How did you mount the receptacles in the enclosure? I have a different enclosure but the same receptacles. I thought about tapping the hole but the metal is too thin.
 
How did you mount the receptacles in the enclosure? I have a different enclosure but the same receptacles. I thought about tapping the hole but the metal is too thin.
I just drilled holes with the hole saws for the big holes, and drilled small hoes for the screws to hold them down. Make sense? If not I can take more pics. Later...I am brewing right now!
 
Sure, makes sense for your plastic enclosure. The screws have some meat to create its own thread in the plastic. Not sure it will hold things so well with a thin metal enclosure wall.
 
Yep, thought about that after and realized that I'm an idiot.

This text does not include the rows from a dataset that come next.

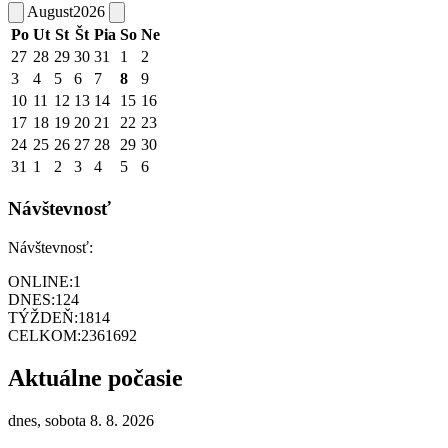
August
2026
Po
Ut
St
Št
Pia
So
Ne
27
28
29
30
31
1
2
3
4
5
6
7
8
9
10
11
12
13
14
15
16
17
18
19
20
21
22
23
24
25
26
27
28
29
30
31
1
2
3
4
5
6
Návštevnosť
Návštevnosť:
ONLINE:
1
DNES:
124
TÝŽDEŇ:
1814
CELKOM:
2361692
Aktuálne počasie
dnes, sobota 8. 8. 2026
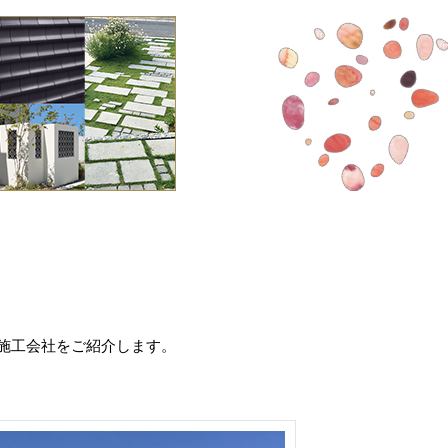
施工会社をご紹介します。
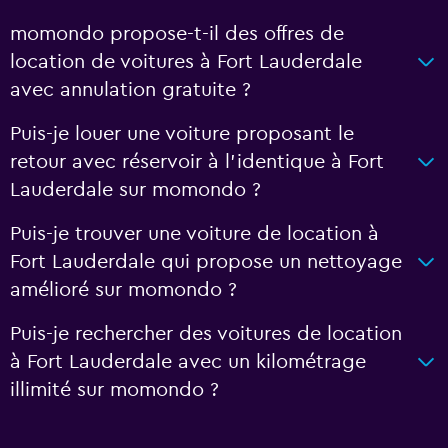
momondo propose-t-il des offres de
location de voitures à Fort Lauderdale
avec annulation gratuite ?
Puis-je louer une voiture proposant le
retour avec réservoir à l’identique à Fort
Lauderdale sur momondo ?
Puis-je trouver une voiture de location à
Fort Lauderdale qui propose un nettoyage
amélioré sur momondo ?
Puis-je rechercher des voitures de location
à Fort Lauderdale avec un kilométrage
illimité sur momondo ?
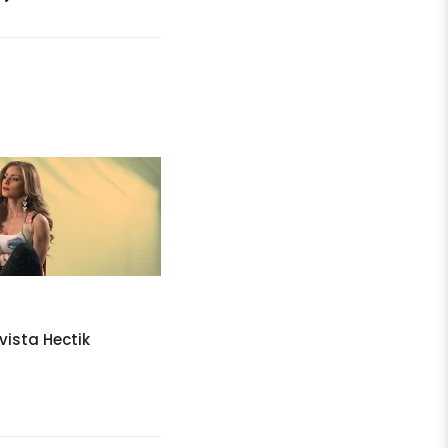
vista Hectik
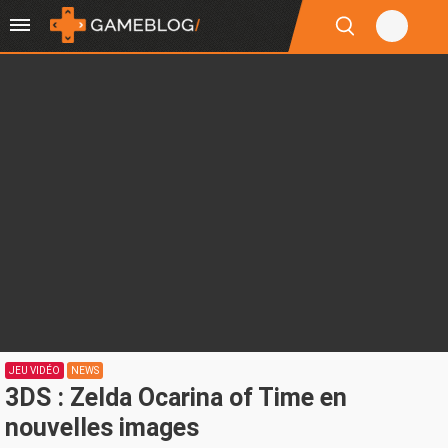
JEU VIDÉO
NEWS
3DS : Zelda Ocarina of Time en
nouvelles images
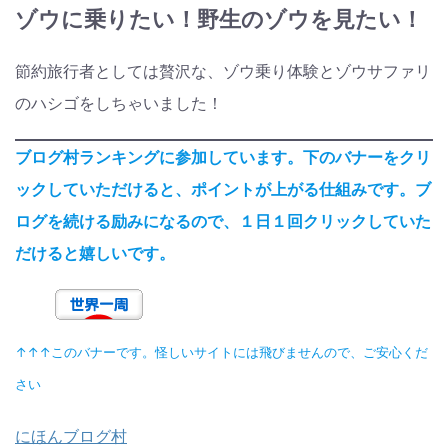
ゾウに乗りたい！野生のゾウを見たい！
節約旅行者としては贅沢な、ゾウ乗り体験とゾウサファリ
のハシゴをしちゃいました！
ブログ村ランキングに参加しています。下のバナーをクリ
ックしていただけると、ポイントが上がる仕組みです。ブ
ログを続ける励みになるので、１日１回クリックしていた
だけると嬉しいです。
↑↑↑このバナーです。怪しいサイトには飛びませんので、ご安心くだ
さい
にほんブログ村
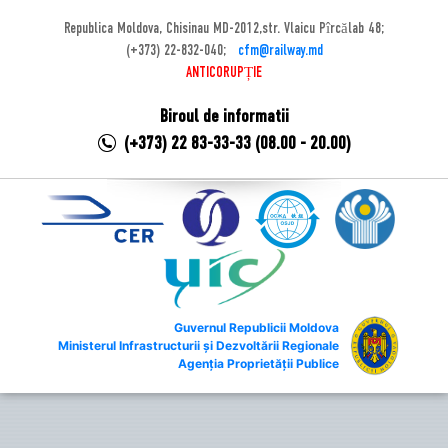
Republica Moldova, Chisinau MD-2012,str. Vlaicu Pîrcălab 48;
(+373) 22-832-040;
cfm@railway.md
ANTICORUPȚIE
Biroul de informatii
(+373) 22 83-33-33 (08.00 - 20.00)
Guvernul Republicii Moldova
Ministerul Infrastructurii și Dezvoltării Regionale
Agenția Proprietății Publice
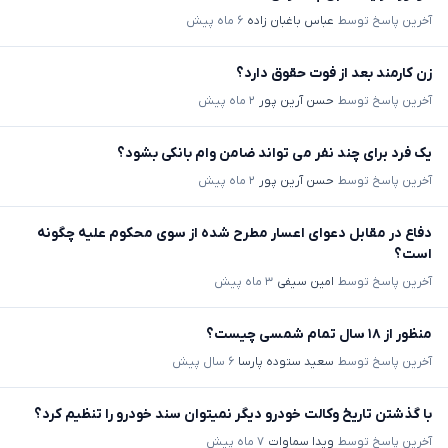
آخرین پاسخ توسط
عباس باغبان زاده
۶ ماه پیش
زن کارمند بعد از فوت حقوق دارد؟
آخرین پاسخ توسط
حسن آرین پور
۲ ماه پیش
یک فرد برای چند نفر می تواند ضامن وام بانکی بشود؟
آخرین پاسخ توسط
حسن آرین پور
۲ ماه پیش
دفاع در مقابل دعوای اعسار مطرح شده از سوی محکوم علیه چگونه
است؟
آخرین پاسخ توسط
امین سیفی
۳ ماه پیش
منظور از ۱۸ سال تمام شمسی چیست؟
آخرین پاسخ توسط
سعید ستوده پارسا
۶ سال پیش
با گذشتن تاریخ وکالت خودرو دیگر نمیتوان سند خودرو را تنظیم کرد؟
آخرین پاسخ توسط
ویدا سماوات
۷ ماه پیش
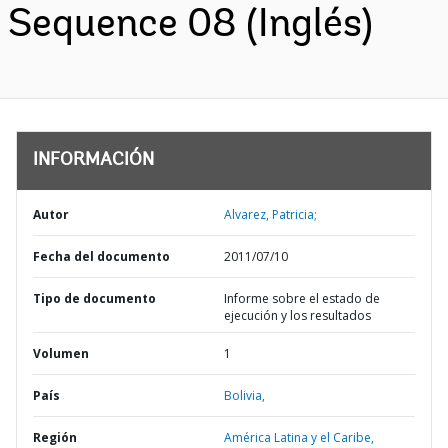
Sequence 08 (Inglés)
INFORMACIÓN
Autor
Alvarez, Patricia;
Fecha del documento
2011/07/10
Tipo de documento
Informe sobre el estado de
ejecución y los resultados
Volumen
1
País
Bolivia,
Región
América Latina y el Caribe,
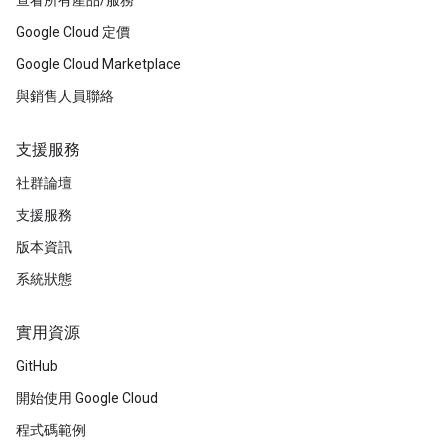
查看所有產品/服務
Google Cloud 定價
Google Cloud Marketplace
與銷售人員聯絡
支援服務
社群論壇
支援服務
版本資訊
系統狀態
實用資源
GitHub
開始使用 Google Cloud
程式碼範例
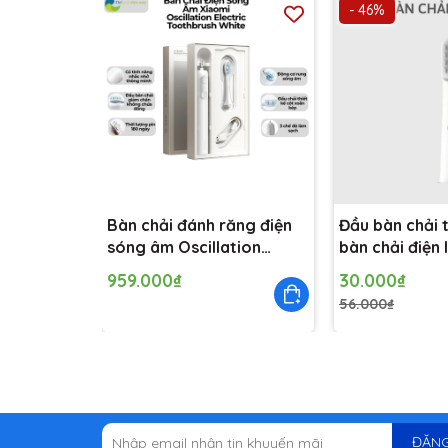
- 46%
3. Sử dụng âm thanh động cơ GMSoft, rung 18.000
3. Tiếng ồn không bị vượt quá 60dB, tạo cảm giác 
4. Chế độ hẹn giờ, tự động tắt sau 2 phút hoạt độn
Bàn chải đánh răng điện
Đầu bàn chải 
sóng âm Oscillation
bàn chải điện 
Electric Toothbrush
chiếc)
959.000₫
30.000₫
White GL BHR9814GL
56.000₫
ĐĂNG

Yeah, I drilled my holes in the bottom too big so I had to use nuts with them. I wanted to go all metal enclosure, but seemed so much harder to cut holes. You can get punches(even square ones!) and resell them on ebay, but I didn't want to do that. Box is working well. Kegerator next!
 
I have done a couple brews, and the system works great. Post to this thread if you have any questions. I think I posted everything. One thing I noticed is that it took a little while for the PID to 'learn' how to keep my set temp, but once it did, it was rock solid. Love it! Kegerator and fermentation chamber is next for me. A few pics for the last brew.

2015-08-22 16.22.25-1.jpg


2015-08-22 18.46.56.jpg
 
What was you final cost for the build minus you brew pot? How many hours do you think you had in putting it together? I am looking at building a system similar to yours.
 
Looks good. The temp probe is on the outlet valve? Are you recirculating to the top of the kettle?
 
Can you post a short video of those buttons. I am thinking about using them but am not sure if i want to use them or normal switches.. Also, what does the wort come back into the kettle through?
 
Can you post a short video of those buttons. I am thinking about using them but am not sure if i want to use them or normal switches.. Also, what does the wort come back into the kettle through?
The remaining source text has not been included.